What you return must match the records word for word, except that pictures are dropped.

[[ Supplied entries open ]]

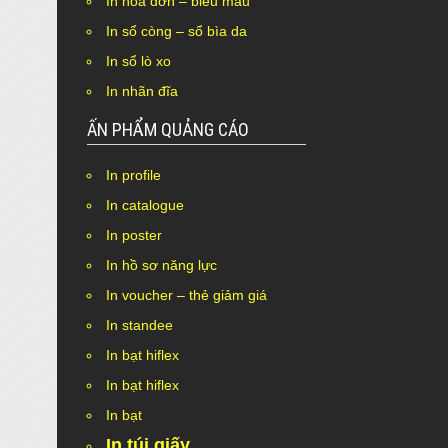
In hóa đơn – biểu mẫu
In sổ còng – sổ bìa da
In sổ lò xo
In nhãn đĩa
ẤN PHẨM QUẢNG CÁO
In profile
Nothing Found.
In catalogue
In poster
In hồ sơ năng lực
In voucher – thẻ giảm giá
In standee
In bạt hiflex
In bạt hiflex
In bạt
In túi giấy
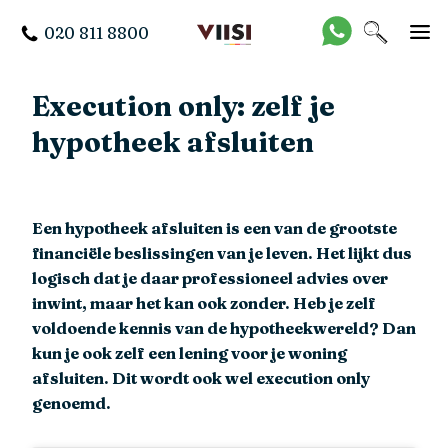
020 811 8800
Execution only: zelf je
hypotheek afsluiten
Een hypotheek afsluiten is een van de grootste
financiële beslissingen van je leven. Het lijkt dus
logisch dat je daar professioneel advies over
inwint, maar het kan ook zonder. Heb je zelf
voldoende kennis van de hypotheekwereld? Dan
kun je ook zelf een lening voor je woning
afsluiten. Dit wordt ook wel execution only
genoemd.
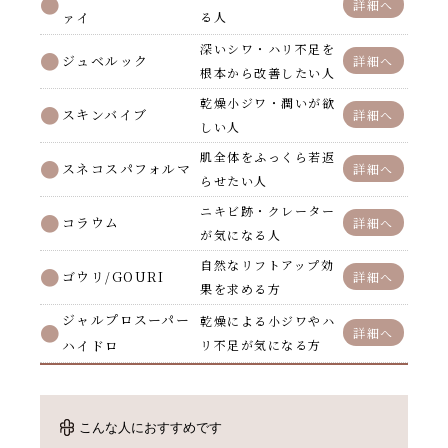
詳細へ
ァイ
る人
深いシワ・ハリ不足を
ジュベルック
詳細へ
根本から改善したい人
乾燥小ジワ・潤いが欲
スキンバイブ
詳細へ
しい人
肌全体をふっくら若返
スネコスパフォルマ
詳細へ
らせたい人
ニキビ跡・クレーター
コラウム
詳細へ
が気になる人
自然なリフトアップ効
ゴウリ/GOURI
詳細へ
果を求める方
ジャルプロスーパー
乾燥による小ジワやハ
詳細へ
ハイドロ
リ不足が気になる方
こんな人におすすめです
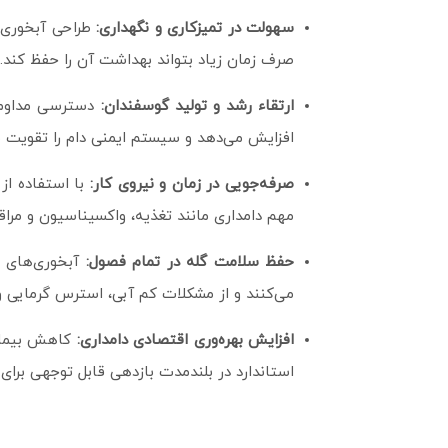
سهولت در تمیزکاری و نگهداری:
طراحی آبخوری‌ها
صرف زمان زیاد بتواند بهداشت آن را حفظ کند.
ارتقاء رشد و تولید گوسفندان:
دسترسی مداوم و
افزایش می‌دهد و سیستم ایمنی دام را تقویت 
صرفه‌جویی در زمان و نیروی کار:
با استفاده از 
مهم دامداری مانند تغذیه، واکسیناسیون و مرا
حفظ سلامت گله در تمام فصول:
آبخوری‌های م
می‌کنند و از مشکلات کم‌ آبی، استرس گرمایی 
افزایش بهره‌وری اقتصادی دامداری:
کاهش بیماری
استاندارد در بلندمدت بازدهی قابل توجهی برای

[[ Supplied entries closed ]]

● Finished exercise
In hóa đơn – biểu mẫu
In sổ còng – sổ bìa da
In sổ lò xo
In nhãn đĩa
ẤN PHẨM QUẢNG CÁO
In profile
Nothing Found.
In catalogue
In poster
In hồ sơ năng lực
In voucher – thẻ giảm giá
In standee
In bạt hiflex
In bạt hiflex
In bạt
In túi giấy
020 811 8800
Execution only: zelf je
hypotheek afsluiten
Een hypotheek afsluiten is een van de grootste
financiële beslissingen van je leven. Het lijkt dus
logisch dat je daar professioneel advies over
inwint, maar het kan ook zonder. Heb je zelf
voldoende kennis van de hypotheekwereld? Dan
kun je ook zelf een lening voor je woning
afsluiten. Dit wordt ook wel execution only
genoemd.
詳細へ
ァイ
る人
深いシワ・ハリ不足を
ジュベルック
詳細へ
根本から改善したい人
乾燥小ジワ・潤いが欲
スキンバイブ
詳細へ
しい人
肌全体をふっくら若返
スネコスパフォルマ
詳細へ
らせたい人
ニキビ跡・クレーター
コラウム
詳細へ
が気になる人
自然なリフトアップ効
ゴウリ/GOURI
詳細へ
果を求める方
ジャルプロスーパー
乾燥による小ジワやハ
詳細へ
ハイドロ
リ不足が気になる方
こんな人におすすめです
سهولت در تمیزکاری و نگهداری:
طراحی آبخوری‌ها
صرف زمان زیاد بتواند بهداشت آن را حفظ کند.
ارتقاء رشد و تولید گوسفندان:
دسترسی مداوم و
افزایش می‌دهد و سیستم ایمنی دام را تقویت 
صرفه‌جویی در زمان و نیروی کار:
با استفاده از 
مهم دامداری مانند تغذیه، واکسیناسیون و مرا
حفظ سلامت گله در تمام فصول:
آبخوری‌های م
می‌کنند و از مشکلات کم‌ آبی، استرس گرمایی 
افزایش بهره‌وری اقتصادی دامداری:
کاهش بیماری
استاندارد در بلندمدت بازدهی قابل توجهی برای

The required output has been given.